The tea shop was one of three businesses where reporters and U.S. Rep. Andrea Salinas, a Democrat representing the 6th Congressional District based in the Willamette Valley, met with owners to discuss the impact of tariffs just days ahead of the federal government launching a refund system Monday.
The tea shop relies on suppliers who import foreign tea mostly from India and China because there isn’t a large American tea manufacturing sector, and tea plantations take decades to become profitable, Smith said.
Since Trump imposed tariffs, the shop is down half its supply because some of its main suppliers went out of business. A kilogram of tea that used to cost $60 now costs the business $220.
The couple has taken most of the hit themselves so they don’t have to put extra costs on the customers. Each of them pays themselves less than $1,500 a month, which is less than minimum wage.
“We’re not an affluent community,” Smith said. “It’s really hard for people to come in and see these pricing increases on stuff that they like to consume every day, and so it is a way that major global politics and uncertainty has affected our everyday lives.”
A few businesses down from the tea shop, Entwined co-owner Lia Harris finds herself in a similar situation.

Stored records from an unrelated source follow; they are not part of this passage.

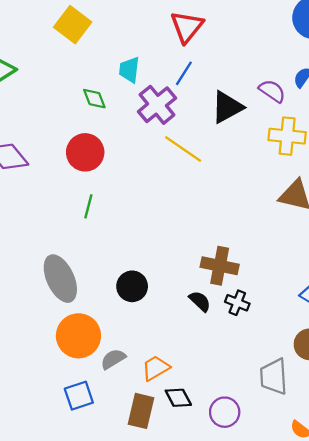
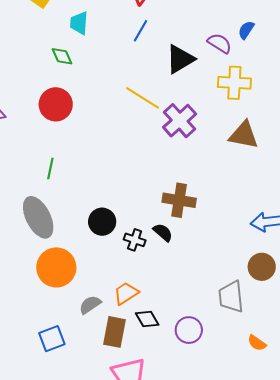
cyan trapezoid: (129, 70) -> (79, 23), moved
purple cross: (157, 105) -> (180, 121), moved
green line: (88, 206) -> (50, 168), moved
black cross: (237, 303) -> (135, 240), moved
gray semicircle: (113, 359) -> (90, 305), moved
blue square: (79, 396) -> (52, 339), moved

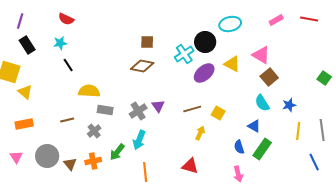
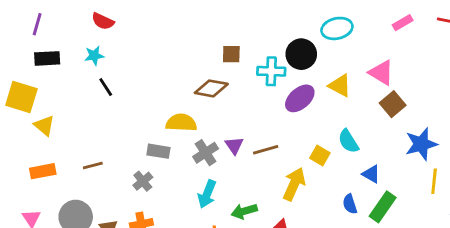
brown square: (147, 42) -> (231, 54), moved
black rectangle: (27, 45) -> (47, 58), turned -60
cyan cross: (184, 54) -> (271, 71), turned 36
yellow semicircle: (89, 91) -> (181, 123), moved
cyan semicircle: (262, 103) -> (348, 141), moved
blue star: (289, 105) -> (421, 144), size x1.6
brown line: (192, 109) -> (266, 150), moved
brown line: (67, 120) -> (93, 166), moved
yellow arrow: (200, 133) -> (294, 184), size x1.6
green arrow: (117, 152) -> (244, 211), moved, turned 36

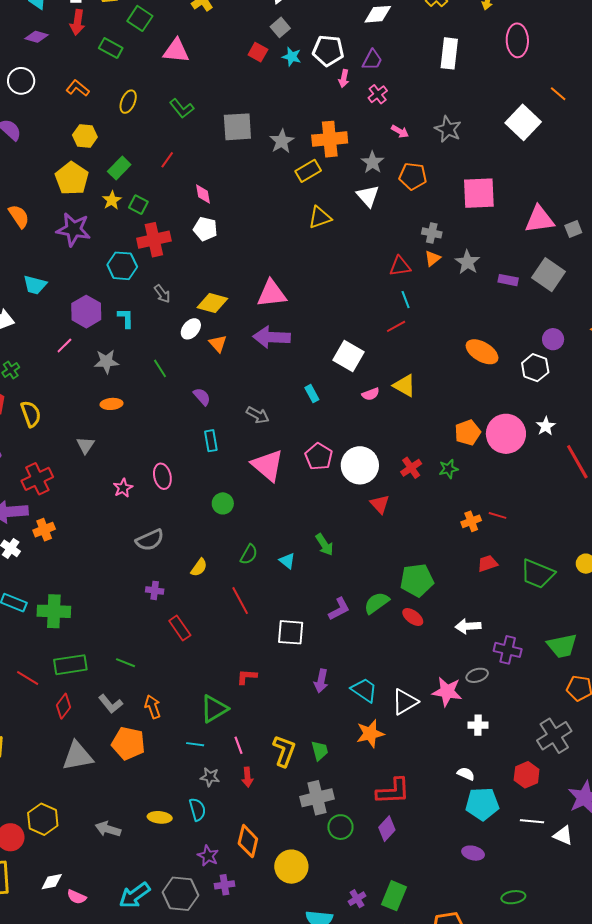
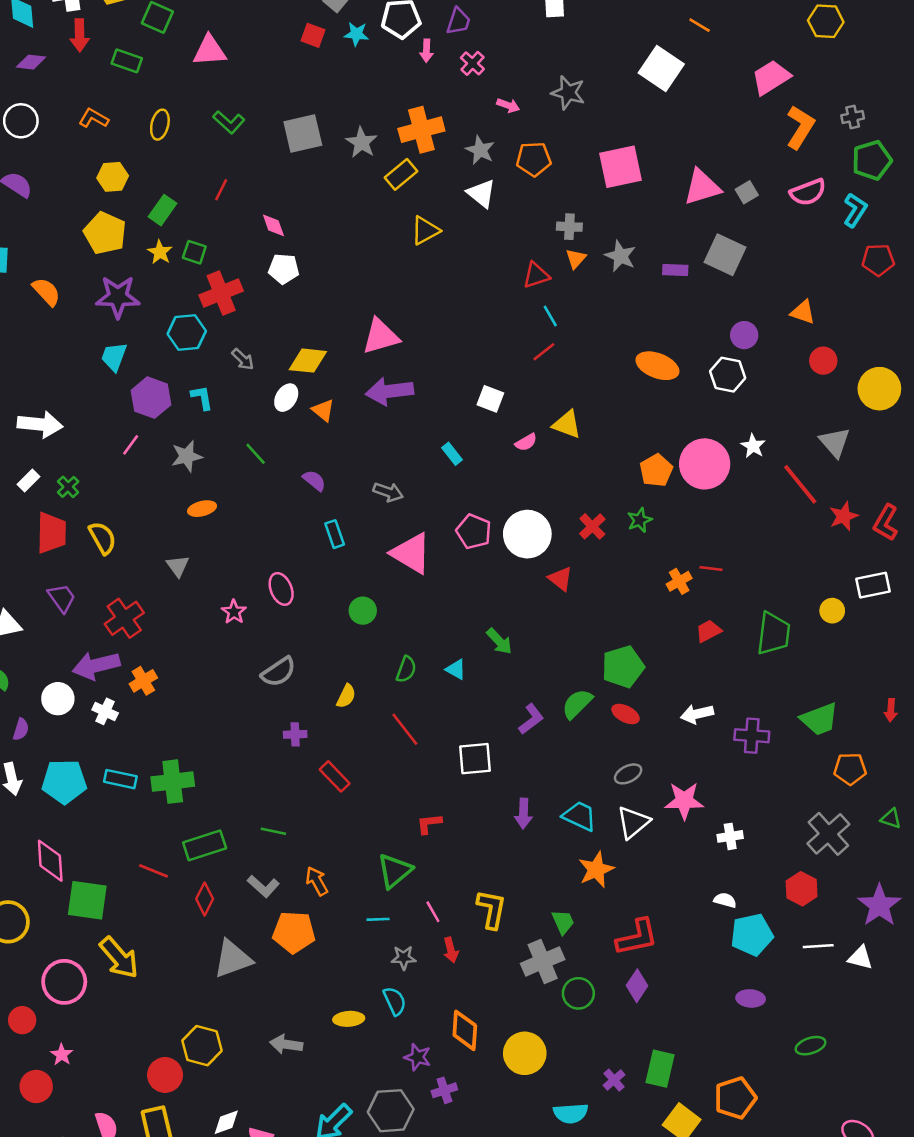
cyan trapezoid: (35, 285) -> (114, 357), moved, turned 105
white square: (349, 356) -> (490, 399), size x0.7
green trapezoid: (538, 574) -> (774, 634), turned -96
gray ellipse: (477, 675) -> (628, 774), moved
green trapezoid: (320, 751) -> (563, 922), moved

Most of the products she sells in her yarn shop are from New Zealand or Peru, and a yarn manufacturing industry doesn’t really exist in the U.S.

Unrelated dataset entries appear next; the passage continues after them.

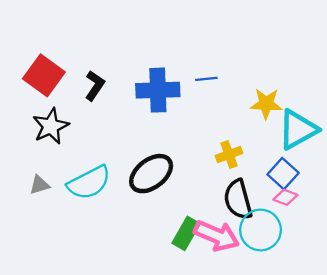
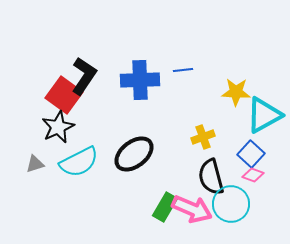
red square: (44, 75) -> (64, 95), moved
black L-shape: (95, 86) -> (84, 76), size x1.4
black star: (51, 126) -> (58, 127), moved

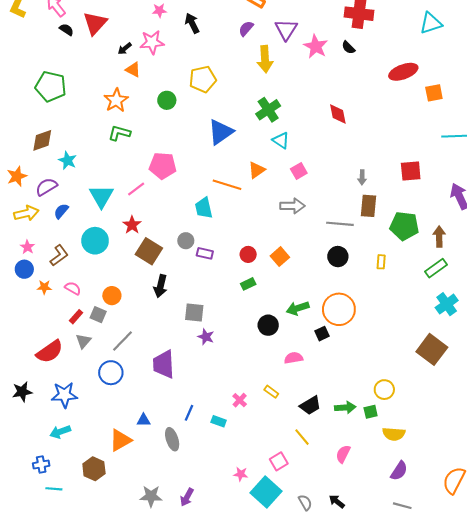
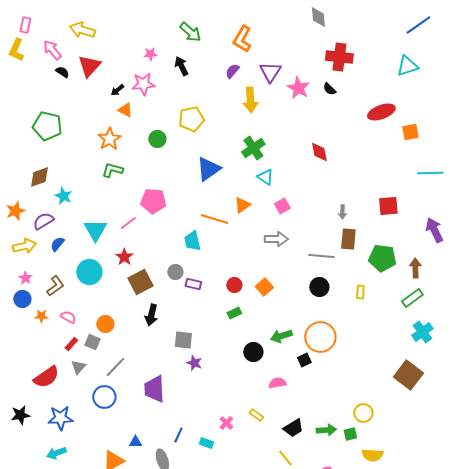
brown square: (149, 251) -> (140, 282), turned 30

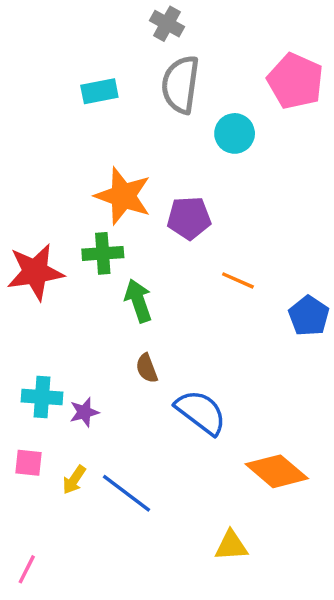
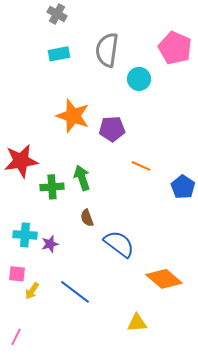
gray cross: (167, 24) -> (57, 14), moved
green cross: (103, 253) -> (52, 187), moved
yellow arrow: (74, 480) -> (32, 291), moved

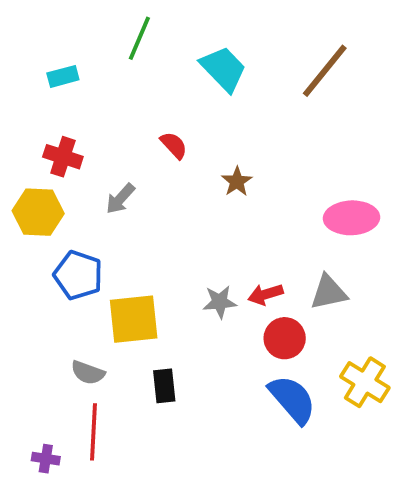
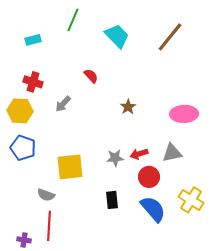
brown star: (237, 182) -> (128, 107), moved
blue pentagon: (78, 275) -> (23, 148), moved
black rectangle: (164, 386) -> (112, 200), moved

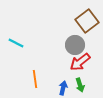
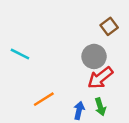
brown square: (87, 21) -> (109, 26), size x0.6
orange line: (35, 79) -> (44, 99), turned 66

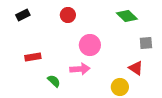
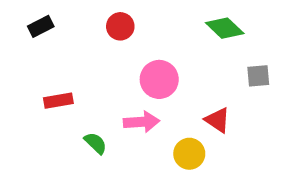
red triangle: (136, 68) -> (218, 120), moved
yellow circle: (120, 87) -> (189, 154), moved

“Because the domestic textile market moved overseas, it would take decades to restore any sort of manufacturing to a domestic market,” she said. “We would love to buy more American, but that just isn’t possible right now.”
Another concern Harris pointed to was the end of the de minimis exemption, a trade regulation that Trump ended in August 2025 that previously allowed shipments worth $800 or less to enter the country tax-free.
“We’ve had delays and cancellations, and we’ve also lost some of our suppliers who have chosen to shut down rather than continue to carry the cost of the United States tariffs,” she said. “The tariffs are a significant disruption. We don’t have large lines of credit. We don’t have Wall Street backing. We are absorbing those increases on our own until we can no longer handle that, and we have to pass that on to our customers.”
At Hopscotch Toys and Games, owner Linda Hays said most of her products come from China. When Trump first imposed tariffs, she maxed out credit lines to buy as many products as she could before prices went up.
“One of the things that caused so much uncertainty wasn’t just that the tariffs were instated, but that it was so erratic,” Hays said. “Your manufacturer would put their goods on a boat, and by the time it got to shore, it was twice as expensive to bring it into dock, and then they would watch the tariffs go down.”
Friday was Salinas’ fourth stop in her affordability tour across her district.
“This isn’t a location where people stop off because it’s the beach,” Salinas told reporters. “It’s the local community that really makes these businesses run.”
Salinas said she is working on legislation to try to support small businesses that didn’t directly pay tariffs but were still affected by them.